Beginning with the line that holds "image? Return masks as SVG.", copy each line exactly through the end of the entries, but leave the pictures out.
══ Data supplied
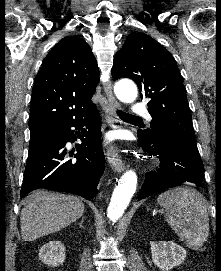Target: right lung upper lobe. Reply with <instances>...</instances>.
<instances>
[{
	"label": "right lung upper lobe",
	"mask_w": 221,
	"mask_h": 271,
	"mask_svg": "<svg viewBox=\"0 0 221 271\" xmlns=\"http://www.w3.org/2000/svg\"><path fill=\"white\" fill-rule=\"evenodd\" d=\"M99 70L84 39L65 37L43 60L35 77L29 129L59 127L96 109L91 97Z\"/></svg>",
	"instance_id": "right-lung-upper-lobe-1"
}]
</instances>
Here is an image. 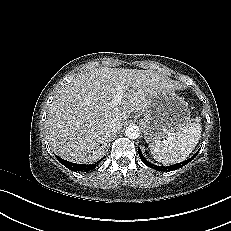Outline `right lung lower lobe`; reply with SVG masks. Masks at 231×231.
Masks as SVG:
<instances>
[{"instance_id":"obj_1","label":"right lung lower lobe","mask_w":231,"mask_h":231,"mask_svg":"<svg viewBox=\"0 0 231 231\" xmlns=\"http://www.w3.org/2000/svg\"><path fill=\"white\" fill-rule=\"evenodd\" d=\"M56 157L60 163H62L65 167H67L68 169H70L72 171H84V172H86V171L94 169L97 166V163L92 164V165L76 164V163L66 161V160H64L58 156H56Z\"/></svg>"}]
</instances>
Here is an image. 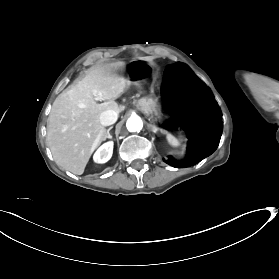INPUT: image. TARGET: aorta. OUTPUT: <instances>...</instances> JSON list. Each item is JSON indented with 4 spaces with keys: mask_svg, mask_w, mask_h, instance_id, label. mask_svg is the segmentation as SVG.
<instances>
[{
    "mask_svg": "<svg viewBox=\"0 0 279 279\" xmlns=\"http://www.w3.org/2000/svg\"><path fill=\"white\" fill-rule=\"evenodd\" d=\"M126 127L130 132H139L143 127V122L139 116H131L127 120Z\"/></svg>",
    "mask_w": 279,
    "mask_h": 279,
    "instance_id": "obj_1",
    "label": "aorta"
}]
</instances>
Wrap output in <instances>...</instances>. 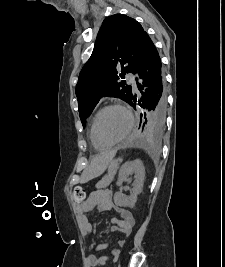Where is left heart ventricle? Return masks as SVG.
<instances>
[{
    "instance_id": "left-heart-ventricle-1",
    "label": "left heart ventricle",
    "mask_w": 225,
    "mask_h": 267,
    "mask_svg": "<svg viewBox=\"0 0 225 267\" xmlns=\"http://www.w3.org/2000/svg\"><path fill=\"white\" fill-rule=\"evenodd\" d=\"M128 124V117L123 110L111 109L100 120V136L108 142L118 140L125 134Z\"/></svg>"
}]
</instances>
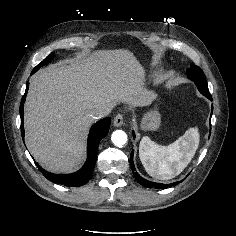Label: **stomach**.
<instances>
[{"instance_id":"1","label":"stomach","mask_w":236,"mask_h":236,"mask_svg":"<svg viewBox=\"0 0 236 236\" xmlns=\"http://www.w3.org/2000/svg\"><path fill=\"white\" fill-rule=\"evenodd\" d=\"M156 99V97H154ZM161 125V115L157 109L151 110L143 115L140 128L144 131H155Z\"/></svg>"}]
</instances>
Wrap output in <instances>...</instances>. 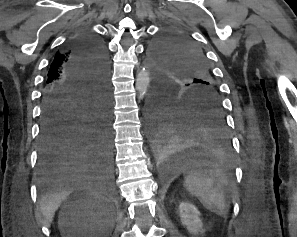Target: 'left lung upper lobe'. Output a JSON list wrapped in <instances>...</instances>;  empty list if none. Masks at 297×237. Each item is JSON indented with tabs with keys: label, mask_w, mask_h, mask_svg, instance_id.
Instances as JSON below:
<instances>
[{
	"label": "left lung upper lobe",
	"mask_w": 297,
	"mask_h": 237,
	"mask_svg": "<svg viewBox=\"0 0 297 237\" xmlns=\"http://www.w3.org/2000/svg\"><path fill=\"white\" fill-rule=\"evenodd\" d=\"M155 94H166L181 104L212 100L221 105L206 58L189 37L163 32L149 49Z\"/></svg>",
	"instance_id": "5c2ea615"
}]
</instances>
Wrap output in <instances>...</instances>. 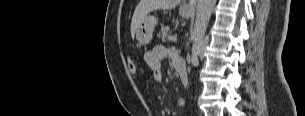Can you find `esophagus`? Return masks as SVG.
<instances>
[{"instance_id":"1","label":"esophagus","mask_w":305,"mask_h":116,"mask_svg":"<svg viewBox=\"0 0 305 116\" xmlns=\"http://www.w3.org/2000/svg\"><path fill=\"white\" fill-rule=\"evenodd\" d=\"M196 1L195 0H190L185 4V8L194 10L195 8Z\"/></svg>"}]
</instances>
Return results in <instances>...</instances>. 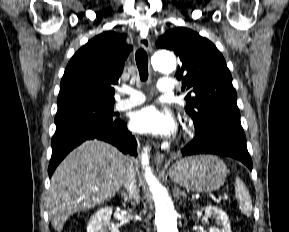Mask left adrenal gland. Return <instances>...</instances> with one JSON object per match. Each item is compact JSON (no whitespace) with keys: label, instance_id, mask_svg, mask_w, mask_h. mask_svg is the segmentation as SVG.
<instances>
[{"label":"left adrenal gland","instance_id":"a2214340","mask_svg":"<svg viewBox=\"0 0 289 232\" xmlns=\"http://www.w3.org/2000/svg\"><path fill=\"white\" fill-rule=\"evenodd\" d=\"M173 195L175 198H179L181 195L185 196L186 194L176 186L174 189Z\"/></svg>","mask_w":289,"mask_h":232}]
</instances>
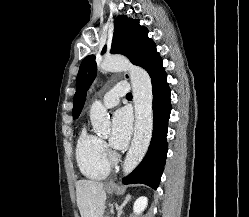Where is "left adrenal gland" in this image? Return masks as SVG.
I'll return each mask as SVG.
<instances>
[{
  "instance_id": "1",
  "label": "left adrenal gland",
  "mask_w": 249,
  "mask_h": 217,
  "mask_svg": "<svg viewBox=\"0 0 249 217\" xmlns=\"http://www.w3.org/2000/svg\"><path fill=\"white\" fill-rule=\"evenodd\" d=\"M131 199V195H127L124 202L118 206L116 205V209L118 211L117 217H121L122 213H123V207L128 203V201Z\"/></svg>"
}]
</instances>
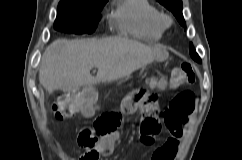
════
Solution to this task:
Where is "left adrenal gland" in this image? Return masks as SVG.
I'll return each mask as SVG.
<instances>
[{
  "instance_id": "1",
  "label": "left adrenal gland",
  "mask_w": 249,
  "mask_h": 217,
  "mask_svg": "<svg viewBox=\"0 0 249 217\" xmlns=\"http://www.w3.org/2000/svg\"><path fill=\"white\" fill-rule=\"evenodd\" d=\"M131 199V195H127L124 202L118 206L116 205V209L118 211L117 217H121L122 213H123V207L128 203V201Z\"/></svg>"
}]
</instances>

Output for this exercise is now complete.